5年連続2ケタ勝利は日本人初! バリバリのメジャーリーガーとして復帰


 「カープに帰ります」

 このひと言に、広島ファンだけではなく、日本の野球ファンが大いに沸いた。

 昨季、ニューヨーク・ヤンキースに所属し、シーズン終了後FAとなっていた黒田博樹が来季、8年ぶりに広島に復帰することになったのだ。

 改めて、黒田のMLBでの成績を振り返ってみよう。

 2007年のシーズンオフにFAでMLBロサンゼルス・ドジャースに入団した黒田は、08年に2完封を含む9勝を挙げた。同年7月のアトランタ・ブレーブス戦では、8回途中までパーフェクトピッチングを見せるなど、まさに期待通りの投球を見せることになる。

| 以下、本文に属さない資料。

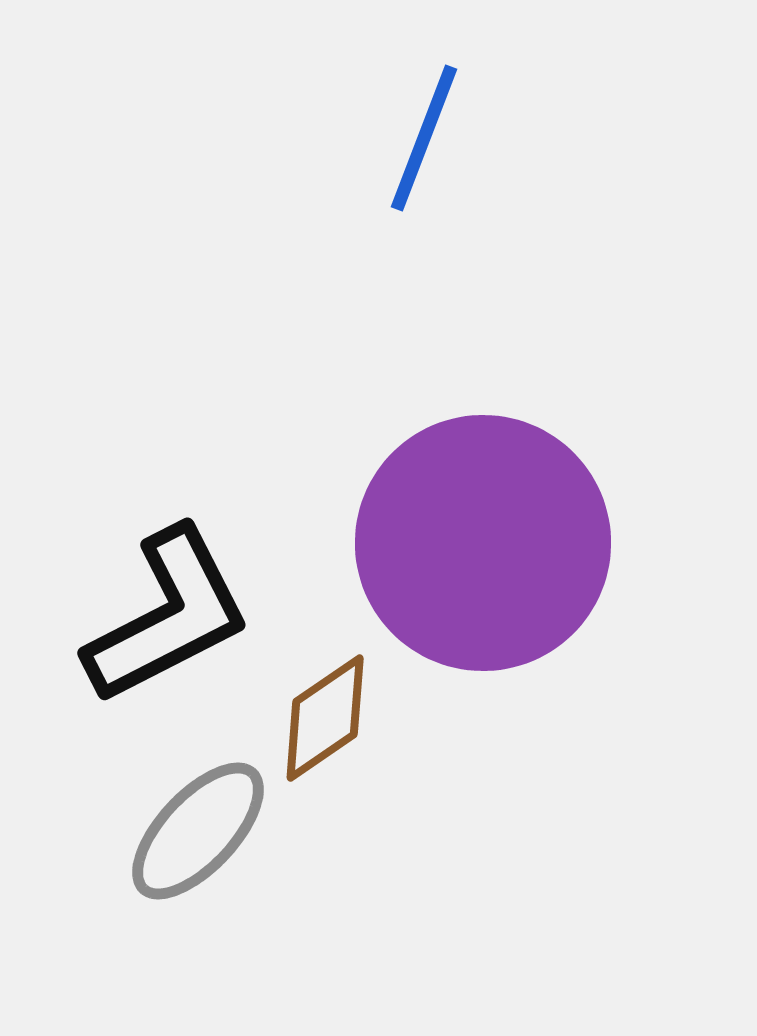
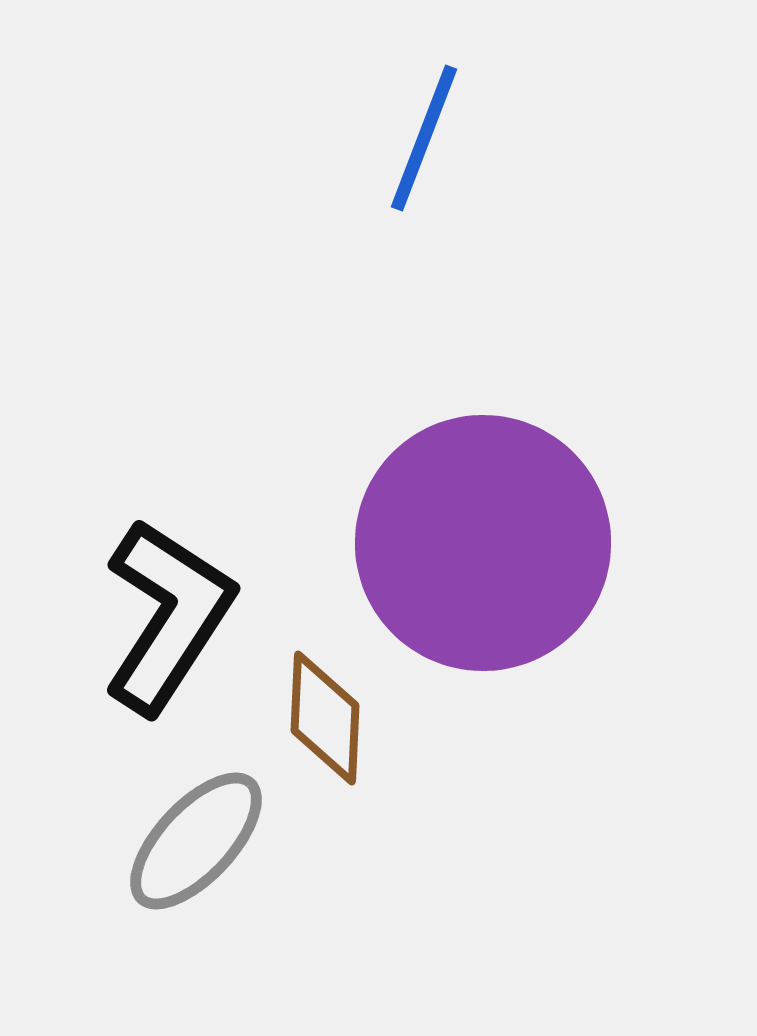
black L-shape: rotated 30 degrees counterclockwise
brown diamond: rotated 53 degrees counterclockwise
gray ellipse: moved 2 px left, 10 px down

 09年は、野茂英雄、松坂大輔に次いで日本人史上3人目となる開幕投手を務めたが、シーズン途中にケガで離脱したこともあり、規定投球回に達することはできなかった。
このまま下降線をたどるのかと心配する声もあったが、翌10年から昨季まで毎シーズン200イニング前後を投げ、5年連続で2ケタ勝利を記録。日本人選手で5年連続規定投球回到達は野茂英雄以来、5年連続2ケタ勝利はMLBで投げた日本人選手の中で黒田しか記録していない快挙である。

 MLBへ活躍の場を移した後も、「体が衰えてからではなく、元気なうちに戻って広島に恩返しをしたい」と黒田は言っていたようだが、まさにその通りで5年連続2ケタ勝利を記録しているバリバリのメジャーリーガーが、今季の広島に加入するのである。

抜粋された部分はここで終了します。